#### Task data

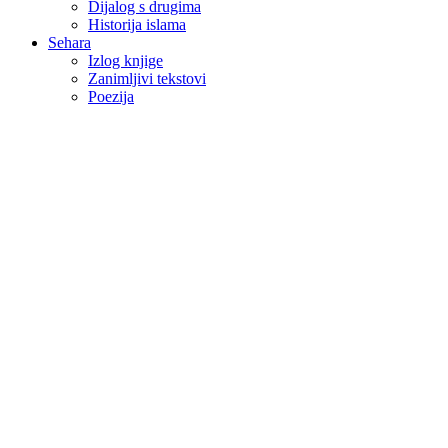
Dijalog s drugima
Historija islama
Sehara
Izlog knjige
Zanimljivi tekstovi
Poezija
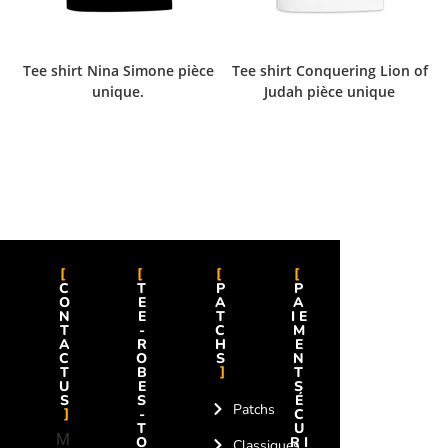
Tee shirt Nina Simone pièce
Tee shirt Conquering Lion of
unique.
Judah pièce unique
C
T
P
P
O
E
A
A
N
E
T
IE
T
-
C
M
A
R
H
E
C
O
S
N
T
B
T
U
E
S
S
S
É
Patchs
-
C
T
U
M
O
RI
Classiques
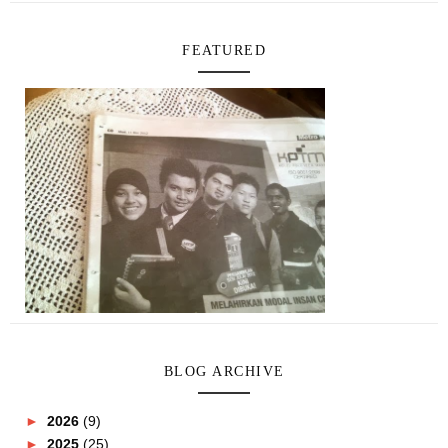
FEATURED
BLOG ARCHIVE
►
2026
(9)
►
2025
(25)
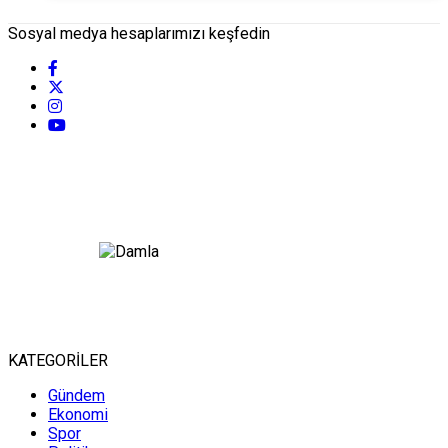
Sosyal medya hesaplarımızı keşfedin
KATEGORİLER
Gündem
Ekonomi
Spor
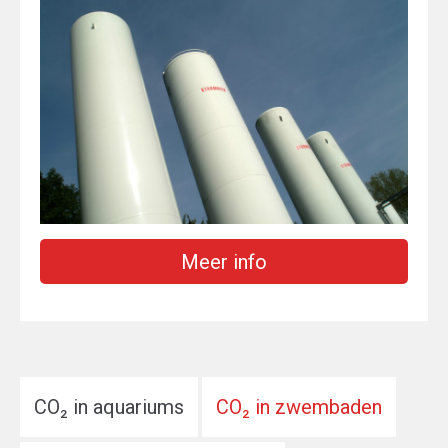
Meer info
CO₂ in aquariums
CO₂ in zwembaden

#### Assignment
I need every line of the material that includes "pièce", so please copy them out.

#### Result of this exercise
Tee shirt Nina Simone pièce
Judah pièce unique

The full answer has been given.